The Lost Weekend

THE LOST WEEKENDwhere are my keys, and uh, sorry, who are you? Most of us, if you’ve bothered to be alive while living, have passed a lost weekend, likely more than one. But hopefully they haven’t been as bat-devours-mouse awful as the one experienced by a self-blocked writer in the famous 1945 mood mangler, the first movie to tackle alcoholism as a condition being less than adorably tipsy fun. Down this rotgut, have a nightcap with Days Of Wine And Roses, then hair-of-the-dog via Leaving Las Vegas: sorrow-killing will seem more like slo-motion suicide.

Booze-plagued writer (or would-be) ‘Don Birnam’ (Ray Milland) bails out of a getaway weekend with his brother and also skips a concert date with girlfriend ‘Helen’ (Jane Wyman). They quickly realize what’s up, since Don’s previous attempts to dry out have dried up. The brother is done, Helen vainly hopes Don will man-up. Plowed into pathetic desperation, Don undergoes a nightmare stalk through New York City that eventually entails an enforced stay at Bellevue Hospital. Family, relationships and bridges burned, humiliation and hallucinations arrive.

Piqued by whipping thru the 244-page best-seller novel by Charles R. Jackson, director Billy Wilder, fresh off his noir triumph Double Indemnity, reteamed with scenarist Charles Brackett (their 15th of 16 collaborations) and went against type to cast “nice guy” Milland as the selfish, self-pitying souse. Studio execs balked at the depressing subject matter, the liquor industry fumed to the point of a secret offer to Paramount to buy the negative prints for $5,000,000, and at a preview, the audience response was overwhelmingly negative. After a new music score was substituted, and positive critical reviews came in, the movie went from nearly being shelved to become 1945’s 17th biggest moneymaker, grossing $9,500,000, a generous tip against the cost tab of $1,300,000. When the Oscars rolled around the (sobering) drama bought one on the house, winning Best Picture, Actor for Milland, Director and Screenplay. Further nominations went to the Cinematography, Film Editing and Music Score (Miklos Rózsa lost to himself, for Spellbound).

Unless they’re downright tragic, memories of weekends best left lost can mist over, and much of the film’s original 181-proof kick has diminished over time, leaving it mainly as a check-list item on the “groundbreakers” menu, certainly laudable for time & place intent, career-best work from Milland and still-queasy moments when Don’s rye-ridden imagination sees things that aren’t there.

What doesn’t hold up as well is the script’s insistence on making Don’s long-winded flights of self-impressed oratorical fancy ring true (Milland saddled with delivering them), a crucial lack of showing enough of his good side (he’s a jerk from the start) to see why he’d attract Helen’s attention let alone devotion (Wyman never looked better), or why others would put up with him.

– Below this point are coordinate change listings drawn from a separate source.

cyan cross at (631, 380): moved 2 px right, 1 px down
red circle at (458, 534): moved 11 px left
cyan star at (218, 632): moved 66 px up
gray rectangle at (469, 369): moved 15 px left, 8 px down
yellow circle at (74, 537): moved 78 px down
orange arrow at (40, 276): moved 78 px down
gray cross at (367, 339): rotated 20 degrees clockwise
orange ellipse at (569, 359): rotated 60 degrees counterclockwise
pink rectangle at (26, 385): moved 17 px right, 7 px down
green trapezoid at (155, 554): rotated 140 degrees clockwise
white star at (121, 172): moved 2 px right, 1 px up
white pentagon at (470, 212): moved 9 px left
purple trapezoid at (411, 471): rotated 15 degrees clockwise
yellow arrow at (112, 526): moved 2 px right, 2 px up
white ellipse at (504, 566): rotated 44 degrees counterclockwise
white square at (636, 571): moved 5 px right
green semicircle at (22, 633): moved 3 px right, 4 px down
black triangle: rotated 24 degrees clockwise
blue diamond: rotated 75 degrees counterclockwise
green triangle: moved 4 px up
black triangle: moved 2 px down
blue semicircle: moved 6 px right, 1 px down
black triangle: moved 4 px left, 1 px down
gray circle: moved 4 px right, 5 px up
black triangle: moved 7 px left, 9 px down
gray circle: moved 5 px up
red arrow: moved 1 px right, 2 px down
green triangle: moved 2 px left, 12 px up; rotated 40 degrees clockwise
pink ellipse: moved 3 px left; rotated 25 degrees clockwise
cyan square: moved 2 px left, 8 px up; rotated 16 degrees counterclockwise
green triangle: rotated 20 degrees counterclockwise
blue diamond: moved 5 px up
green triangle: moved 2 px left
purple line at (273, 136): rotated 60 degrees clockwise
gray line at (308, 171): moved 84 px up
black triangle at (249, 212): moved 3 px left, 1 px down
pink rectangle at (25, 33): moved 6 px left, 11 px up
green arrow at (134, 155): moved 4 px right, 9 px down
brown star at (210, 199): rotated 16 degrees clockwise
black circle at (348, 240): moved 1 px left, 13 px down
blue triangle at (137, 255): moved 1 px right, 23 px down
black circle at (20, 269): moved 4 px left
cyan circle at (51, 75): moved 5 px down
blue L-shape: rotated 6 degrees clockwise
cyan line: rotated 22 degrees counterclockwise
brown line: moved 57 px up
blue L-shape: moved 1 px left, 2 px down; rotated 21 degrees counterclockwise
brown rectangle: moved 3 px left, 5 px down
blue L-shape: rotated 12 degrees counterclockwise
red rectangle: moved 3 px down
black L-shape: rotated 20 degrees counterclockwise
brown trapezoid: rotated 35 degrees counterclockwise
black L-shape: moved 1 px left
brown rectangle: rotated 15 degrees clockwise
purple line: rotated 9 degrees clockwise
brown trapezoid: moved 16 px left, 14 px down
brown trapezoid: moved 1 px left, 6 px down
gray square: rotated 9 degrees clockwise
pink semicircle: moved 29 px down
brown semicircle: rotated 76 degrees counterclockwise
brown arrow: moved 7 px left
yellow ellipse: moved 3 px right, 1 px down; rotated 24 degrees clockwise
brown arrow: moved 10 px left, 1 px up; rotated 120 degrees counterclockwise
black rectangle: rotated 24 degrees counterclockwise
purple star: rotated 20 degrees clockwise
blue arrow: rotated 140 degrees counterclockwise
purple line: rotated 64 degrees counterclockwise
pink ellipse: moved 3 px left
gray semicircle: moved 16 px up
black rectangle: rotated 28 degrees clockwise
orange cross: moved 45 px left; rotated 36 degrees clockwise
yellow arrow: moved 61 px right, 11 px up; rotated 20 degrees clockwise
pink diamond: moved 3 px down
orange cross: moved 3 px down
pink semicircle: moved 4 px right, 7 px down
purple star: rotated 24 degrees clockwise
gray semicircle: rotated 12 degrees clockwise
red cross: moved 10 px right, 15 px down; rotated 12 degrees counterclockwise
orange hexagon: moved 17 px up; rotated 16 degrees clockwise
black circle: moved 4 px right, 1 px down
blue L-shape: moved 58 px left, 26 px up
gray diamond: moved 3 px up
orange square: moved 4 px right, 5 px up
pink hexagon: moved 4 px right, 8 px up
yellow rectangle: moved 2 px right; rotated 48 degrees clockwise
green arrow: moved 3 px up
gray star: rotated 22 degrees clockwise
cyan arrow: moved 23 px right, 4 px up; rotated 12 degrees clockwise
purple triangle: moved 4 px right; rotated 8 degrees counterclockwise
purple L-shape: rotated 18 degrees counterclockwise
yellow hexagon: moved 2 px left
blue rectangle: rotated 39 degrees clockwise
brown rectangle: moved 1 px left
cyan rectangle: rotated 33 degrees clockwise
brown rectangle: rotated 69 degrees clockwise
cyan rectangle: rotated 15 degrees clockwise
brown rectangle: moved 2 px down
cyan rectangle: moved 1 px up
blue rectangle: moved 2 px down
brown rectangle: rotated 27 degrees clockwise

Though the great Miklos Rózsa provided an initially effectively eerie musical motif, using a theremin to suggest despairing sickness, it’s poured on to the point of exhaustion: like the guy the theme spirals around, it’s one more for the road by a pint.

With Howard Da Silva (patiently pestered bartender ‘Nat’), Philip Terry (fed-up brother ‘Wick’), Doris Dowling (debut, as a hopeful b-girl), Frank Faylen (sadistic nurse ‘Bim’) and Douglas Spencer (wildly losing it as the beetles-besieged d.t. sufferer in the Bellevue ward). *

               Doris Dowling, 1923-2004

* Alluring in an offbeat way (fab eyes), starlet Doris Dowling was the married-but-straying Wilder’s girlfriend at the time. Besides later being bandleader Artie Shaw’s 7th of eight wives (paging Ava Gardner, Lana Turner and Evelyn Keyes), Dowling’s spotty career included parts in the Alan Ladd noir fave The Blue Dahlia (Wikihooeyia blabs she was six inches taller, which would make Ladd 4’6″—who submitted this idiocy and WTF let it pass? FYI, Ladd was 5’6″), the Italian neo-realist classic Bitter Rice and the Orson Welles version of Othello. As a stand-up gal (albeit a veiled hooker) who soused Milland stands up, she’s very good in The Lost Weekend.